Damien deglutì e prese un altro sorso dalla tazza. Cassie si sporse in avanti come per incoraggiarlo e rimase in attesa.

«Noi… ehm… c'era qualcosa sulla pietra. Ho pensato che fosse una giacca o qualcosa del genere, che qualcuno se la fosse dimenticata lì. Ho detto… ehm… ho detto: "Ma quello cos'è?" e così ci siamo avvicinati e…» Abbassò lo sguardo nella tazza; le mani avevano preso a tremargli. «Era una persona. Ho pensato che forse era… non so… svenuta o una cosa così, perciò l'ho scossa per il braccio e… ehm… era strana a toccarla. Fredda e… e rigida. Allora mi sono abbassato per vedere se respirava, invece no. C'era sangue su di lei, ho visto sangue sulla faccia. Così ho capito che era morta.» Deglutì di nuovo.
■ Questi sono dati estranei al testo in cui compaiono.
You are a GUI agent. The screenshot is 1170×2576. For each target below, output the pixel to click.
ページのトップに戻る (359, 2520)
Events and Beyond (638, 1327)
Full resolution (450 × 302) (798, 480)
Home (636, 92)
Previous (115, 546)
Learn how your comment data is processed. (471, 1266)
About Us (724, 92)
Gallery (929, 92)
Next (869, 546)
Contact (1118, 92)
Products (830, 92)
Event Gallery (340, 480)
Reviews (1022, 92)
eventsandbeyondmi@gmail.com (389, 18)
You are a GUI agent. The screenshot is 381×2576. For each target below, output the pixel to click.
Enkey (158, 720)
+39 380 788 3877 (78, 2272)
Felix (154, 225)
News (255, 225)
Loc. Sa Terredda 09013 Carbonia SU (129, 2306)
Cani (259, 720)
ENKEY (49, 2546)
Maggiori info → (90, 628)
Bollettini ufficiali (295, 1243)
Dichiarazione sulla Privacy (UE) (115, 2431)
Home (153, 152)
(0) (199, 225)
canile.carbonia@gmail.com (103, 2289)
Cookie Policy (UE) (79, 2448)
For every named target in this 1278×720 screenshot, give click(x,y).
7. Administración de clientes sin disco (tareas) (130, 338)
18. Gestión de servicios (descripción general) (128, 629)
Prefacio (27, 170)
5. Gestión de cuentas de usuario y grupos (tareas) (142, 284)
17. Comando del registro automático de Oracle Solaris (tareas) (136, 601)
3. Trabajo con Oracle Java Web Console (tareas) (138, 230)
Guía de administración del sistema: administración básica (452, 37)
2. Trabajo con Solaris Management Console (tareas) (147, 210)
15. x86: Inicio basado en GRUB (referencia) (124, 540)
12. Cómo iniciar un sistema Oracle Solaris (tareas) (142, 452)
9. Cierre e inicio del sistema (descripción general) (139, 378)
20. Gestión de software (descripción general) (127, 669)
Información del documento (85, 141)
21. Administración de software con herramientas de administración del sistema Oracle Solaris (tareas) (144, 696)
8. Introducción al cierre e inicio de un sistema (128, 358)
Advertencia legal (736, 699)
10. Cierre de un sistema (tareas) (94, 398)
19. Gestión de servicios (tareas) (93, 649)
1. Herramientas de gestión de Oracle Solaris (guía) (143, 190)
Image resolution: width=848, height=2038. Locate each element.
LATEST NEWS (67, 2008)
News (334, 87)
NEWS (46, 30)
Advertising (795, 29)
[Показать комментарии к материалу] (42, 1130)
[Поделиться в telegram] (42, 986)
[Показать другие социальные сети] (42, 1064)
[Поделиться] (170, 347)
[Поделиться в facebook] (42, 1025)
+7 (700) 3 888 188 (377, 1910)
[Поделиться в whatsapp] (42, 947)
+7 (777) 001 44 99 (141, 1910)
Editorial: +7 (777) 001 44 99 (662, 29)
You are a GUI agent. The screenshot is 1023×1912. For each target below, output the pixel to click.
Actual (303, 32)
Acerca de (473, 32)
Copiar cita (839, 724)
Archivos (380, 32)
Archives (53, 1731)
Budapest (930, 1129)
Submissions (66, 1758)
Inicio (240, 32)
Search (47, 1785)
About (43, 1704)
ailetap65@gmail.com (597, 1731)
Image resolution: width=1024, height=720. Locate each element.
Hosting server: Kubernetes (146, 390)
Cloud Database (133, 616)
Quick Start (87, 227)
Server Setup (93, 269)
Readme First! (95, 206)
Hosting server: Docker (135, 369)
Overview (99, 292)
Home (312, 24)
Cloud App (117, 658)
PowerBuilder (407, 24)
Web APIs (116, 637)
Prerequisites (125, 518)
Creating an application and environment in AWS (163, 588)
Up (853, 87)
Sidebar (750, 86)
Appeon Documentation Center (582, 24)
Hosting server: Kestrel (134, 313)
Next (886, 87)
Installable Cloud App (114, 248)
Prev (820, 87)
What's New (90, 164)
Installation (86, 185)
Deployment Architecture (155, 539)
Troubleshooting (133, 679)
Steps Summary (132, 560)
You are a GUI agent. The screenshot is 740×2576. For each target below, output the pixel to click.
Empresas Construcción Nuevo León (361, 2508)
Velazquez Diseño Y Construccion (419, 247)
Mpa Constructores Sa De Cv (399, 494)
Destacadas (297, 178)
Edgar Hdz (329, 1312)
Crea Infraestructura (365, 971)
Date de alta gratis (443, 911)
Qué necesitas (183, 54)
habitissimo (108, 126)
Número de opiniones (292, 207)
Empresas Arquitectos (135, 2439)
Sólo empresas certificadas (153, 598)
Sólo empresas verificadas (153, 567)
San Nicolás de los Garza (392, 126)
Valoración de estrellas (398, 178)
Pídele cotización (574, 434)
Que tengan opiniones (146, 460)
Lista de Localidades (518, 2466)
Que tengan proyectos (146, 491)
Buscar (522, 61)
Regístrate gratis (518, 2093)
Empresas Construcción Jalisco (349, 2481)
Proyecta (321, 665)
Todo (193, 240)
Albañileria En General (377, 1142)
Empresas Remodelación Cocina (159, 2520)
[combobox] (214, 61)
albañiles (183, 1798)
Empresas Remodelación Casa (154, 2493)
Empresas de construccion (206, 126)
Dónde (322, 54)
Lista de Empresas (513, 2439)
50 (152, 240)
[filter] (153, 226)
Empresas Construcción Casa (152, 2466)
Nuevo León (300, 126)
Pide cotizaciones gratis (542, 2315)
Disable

«Stai andando alla grande» disse Cassie, con dolcezza. «Poi cosa avete fatto?»

«Mel ha detto: "Oh, mio Dio" o qualcosa del genere e siamo corsi via ad avvisare il dottor Hunt. Lui ci ha radunati tutti nella mensa.»

«Okay, Damien, ora ho bisogno che rifletta con attenzione» proseguì Cassie. «Hai visto nulla che ti è sembrato strano, oggi, o nel corso degli ultimi giorni? Qualcuno mai visto prima che si aggirava nella zona, qualcosa fuori posto?»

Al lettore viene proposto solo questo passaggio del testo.